クエンティン・タランティーノ監督の『パルプ・フィクション』を再見しました。この作品は、『北国の帝王』、『リヴァティ・バランスを撃った男』、『スケアクロウ』、『イージー・ライダー』、『俺たちに明日はない』など、その強い自我と夢の大きさ故に、既存の社会のシステムから外れざるを得なかった逸れ者たちを扱ったアメリカ映画の系譜に入る、立派で美しい作品です。
この映画の良いところは、間延びしたリズムが独特な演出、ヒッチコック監督のような奥ゆかしさが皆無な監督本人のカメオ出演、映画の冒頭と最終を繋げるという斬新な時間軸の設定による見新しさなどといった、よく取り沙汰される要素の魅力もさることながら、何よりも先ずその作品としてのスケールの巨大さにあると思います。

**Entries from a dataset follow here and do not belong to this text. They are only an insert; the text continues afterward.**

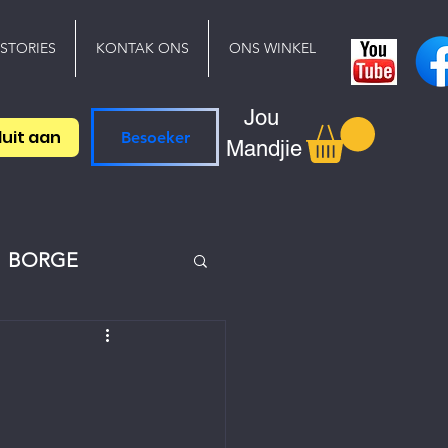
 STORIES
KONTAK ONS
ONS WINKEL
Jou
luit aan
Besoeker
Mandjie
BORGE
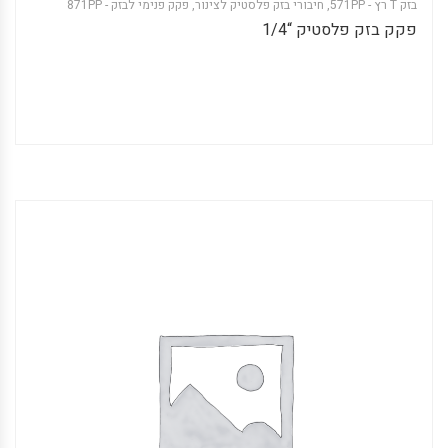
בזק T רץ - 571PP
,
חיבורי בזק פלסטיק לצינור
,
פקק פנימי לבזק - 871PP
פקק בזק פלסטיק “1/4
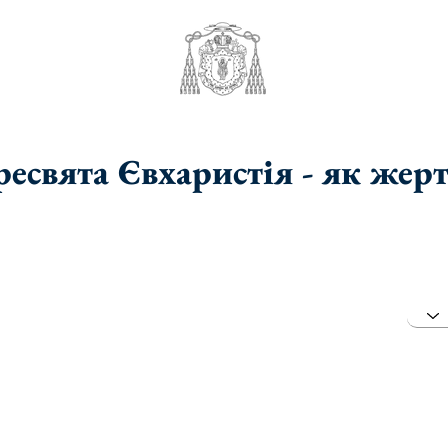
есвята Євхаристія - як жер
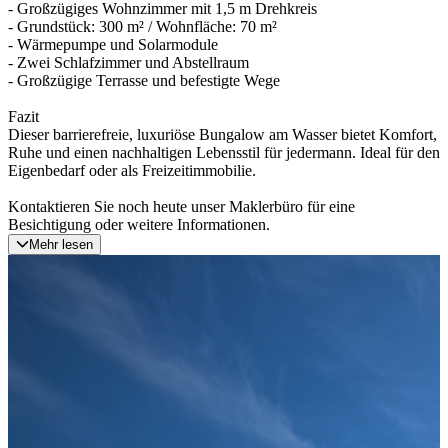
- Großzügiges Wohnzimmer mit 1,5 m Drehkreis
- Grundstück: 300 m² / Wohnfläche: 70 m²
- Wärmepumpe und Solarmodule
- Zwei Schlafzimmer und Abstellraum
- Großzügige Terrasse und befestigte Wege
Fazit
Dieser barrierefreie, luxuriöse Bungalow am Wasser bietet Komfort,
Ruhe und einen nachhaltigen Lebensstil für jedermann. Ideal für den
Eigenbedarf oder als Freizeitimmobilie.
Kontaktieren Sie noch heute unser Maklerbüro für eine
Besichtigung oder weitere Informationen.
Mehr lesen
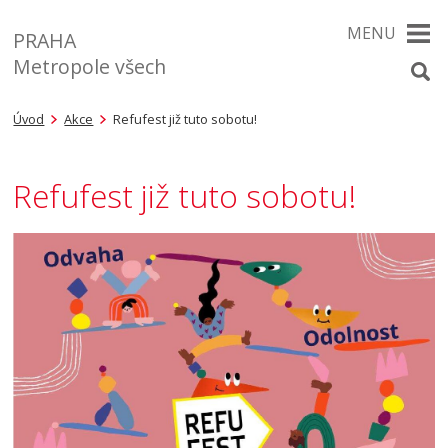
MENU
PRAHA
Metropole všech
Úvod
Akce
Refufest již tuto sobotu!
Refufest již tuto sobotu!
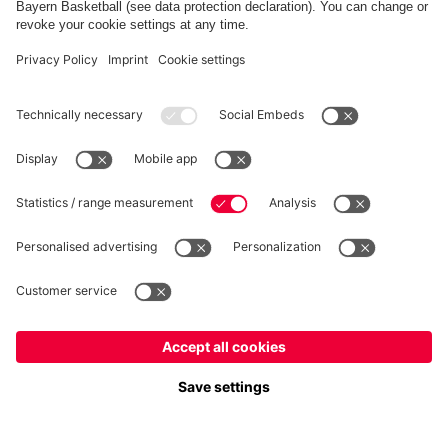
RÉTRACTATION
Intimité
Paramètres des cookies
France
Voulez-vous rester dans la boutique
?
*Les prix incluent la TVA et excluent les frais d'expédition
France
pour y livrer!
© FC Bayern München AG
Mondial
FC Bayern München AG, Säbener Str. 51-57, 81547 München
pour y livrer!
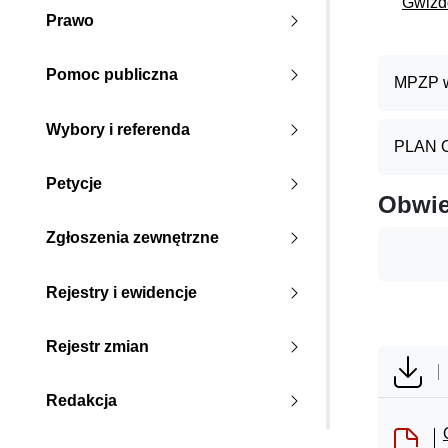
Gwizd
Prawo
Pomoc publiczna
MPZP w
Wybory i referenda
PLAN 
Petycje
Obwie
Zgłoszenia zewnętrzne
Rejestry i ewidencje
Rejestr zmian
Redakcja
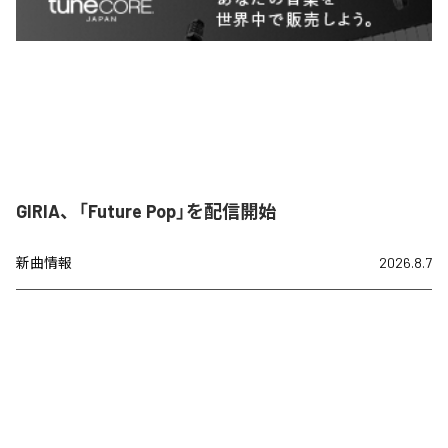
GIRIA、「Future Pop」を配信開始
新曲情報
2026.8.7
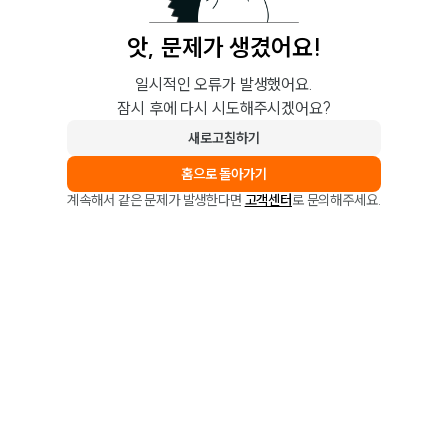
앗, 문제가 생겼어요!
일시적인 오류가 발생했어요.
잠시 후에 다시 시도해주시겠어요?
새로고침하기
홈으로 돌아가기
계속해서 같은 문제가 발생한다면
고객센터
로 문의해주세요.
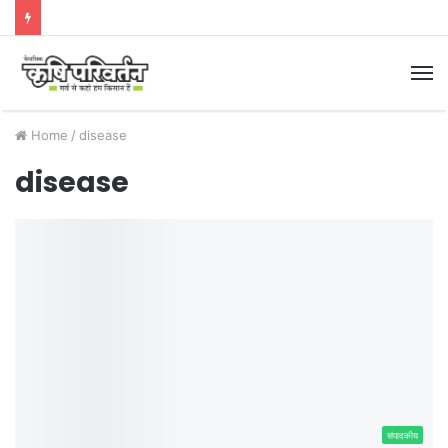
M
Home
/
disease
disease
संपादकीय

タランティーノ監督が、一般的な基準の中では碌に生きられないことを悟り、逸脱の旅路にだけ憧れを燃やしながら、結局そういう人々のために、心を籠めて作った美しい作品でした。今回、二十年ほどぶりに見たが、あまりによくて泣いてしまいました。
だるい、間延びした会話や、妙に現実感がない紋切り型のクラブや下町、裏路地、変態が集うギター・ショップ、場末のモーテル、ブルース・ウィリスがまたがるチョッパーなどのデティールが、一見なにげなく集まったように見えても、だんだんと映画の必然に収斂されてゆく様が、ほんとうに見事でした。
私が特に好きなシーンは、(1)ユマ・サーマンが頼んだ5ドルのシェイクの味を試させてくれとジョン・トラボルタが云うシーン(2)トマトがケチャップになる(Catch Up)と掛けた冗談。(3)それから片付け屋がコーヒーを頼むとき、「ミルクと砂糖たっぷり」と頼むシーンです。これから遺体を片付けようと云うのに、コーヒーの味を尋ねるカメオ出演のタランティーノに笑ってしまいました。
なにもかもが逸れてバラバラになったこの世界の悲しみと、その逸脱の渦中にある悲しい現代人の心を、しっかりと掬いとることによって時代に名を刻んだ名品だったと思います。また、何年か経ったら再見したい作品のひとつです。